Whether a Participant is faced with an Unforeseeable Emergency under the Plan is to be determined based on the relevant facts and circumstances of each case, but in any case, a withdrawal on account of Unforeseeable Emergency may not be made to the extent that such emergency is or may be relieved (a) through reimbursement or compensation from insurance or otherwise, (b) by liquidation of the Participant’s assets, to the extent the liquidation of such assets would not cause severe financial hardship, or (c) by cessation of deferrals under the Plan.

Withdrawal because of an Unforeseeable Emergency must be limited to the amount reasonably necessary to satisfy the emergency need (which may include amounts necessary to pay any federal, state, local, or foreign income taxes or penalties reasonably anticipated to result from the distribution), as determined by the Committee, in its sole discretion. The Participant must apply in writing for a payment upon an “Unforeseeable Emergency,” using the form prescribed by the Committee. The Committee retains the sole and absolute discretion to grant or deny a payment upon an Unforeseeable Emergency. In the event of approval of a payment upon an Unforeseeable Emergency, the Participant’s outstanding deferral elections under the Plan shall be cancelled.

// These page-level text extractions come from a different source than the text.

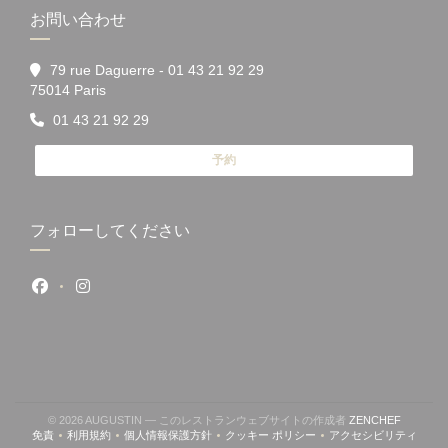
お問い合わせ
79 rue Daguerre - 01 43 21 92 29
((新しいウィンドウで開きます))
75014 Paris
01 43 21 92 29
予約
フォローしてください
Facebook ((新しいウィンドウで開きます))
Instagram ((新しいウィンドウで開きます))
((新しい
© 2026 AUGUSTIN — このレストランウェブサイトの作成者
ZENCHEF
免責
利用規約
個人情報保護方針
クッキー ポリシー
アクセシビリティ
((新しいウィンドウで開きます))
((新しいウィンドウで開きます))
((新しいウィンドウで開きます))
((新しいウィンドウで開きます))
((新しいウィン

The Participant shall receive a Lump Sum cash payment of the amount approved by the Committee within ninety (90) days of approval, and such amount shall be deducted from his Account in accordance with Rules of General Application. If a Participant receives a hardship distribution he shall be ineligible to elect Salary Deferral Contributions or Bonus Deferral Contributions for the following Plan Year.

7.8. Grandfathered Benefits. Prior to a Participant’s termination of employment with an Employer, in accordance with Rules of General Application, a Participant may elect to receive a distribution of all (subject to the forfeiture), or a portion of his Grandfathered Benefit. If a Participant elects to receive such a distribution, he shall permanently and irrevocably forfeit from his Grandfathered Benefit an amount equal to twenty percent (20%) of the amount so distributed and such Participant shall be ineligible to elect Salary Deferral Contributions for the following Plan Year. The amount forfeited shall inure to the benefit of the Employer in the manner determined by the Committee, and such amount shall be deducted from his Measurement Preferences in accordance with Rules of General Application. Upon termination of employment with an Employer for any reason, Grandfathered Benefits shall be distributable in accordance with the provisions of the Predecessor Plan.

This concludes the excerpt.